Show every line of the records below that contains the word "sugar".

Dataset entries:
--

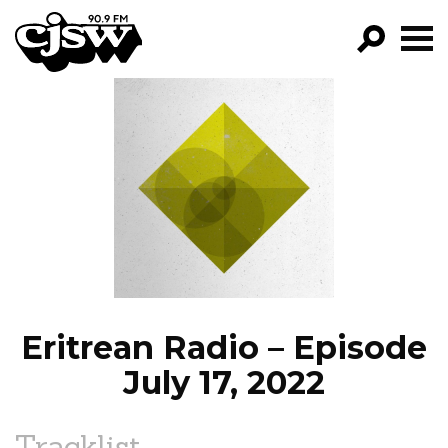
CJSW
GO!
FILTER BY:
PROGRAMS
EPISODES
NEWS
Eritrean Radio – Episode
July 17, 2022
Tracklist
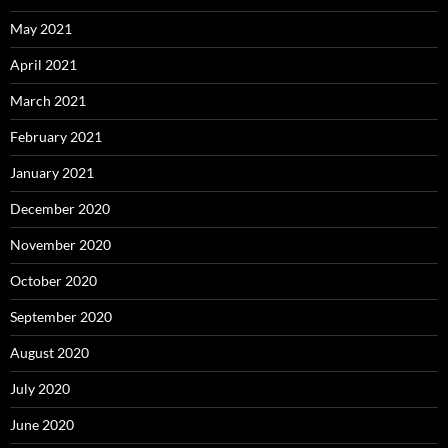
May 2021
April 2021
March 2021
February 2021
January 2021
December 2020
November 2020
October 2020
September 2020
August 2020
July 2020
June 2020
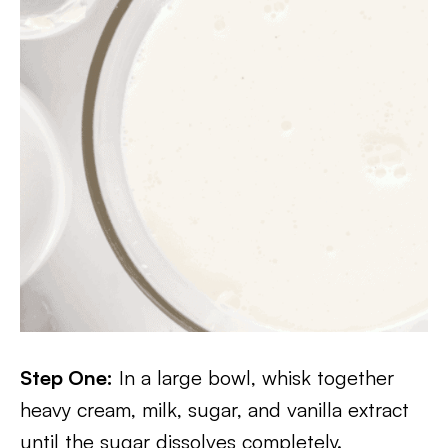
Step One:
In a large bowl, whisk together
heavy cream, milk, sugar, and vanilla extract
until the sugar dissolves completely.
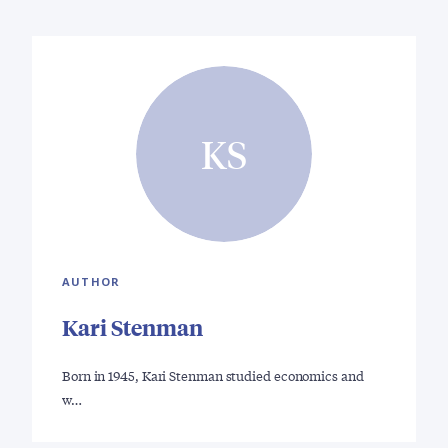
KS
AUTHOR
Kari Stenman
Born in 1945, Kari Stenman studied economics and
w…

--

## [SOLVED PROBLEM]
heavy cream, milk, sugar, and vanilla extract
until the sugar dissolves completely.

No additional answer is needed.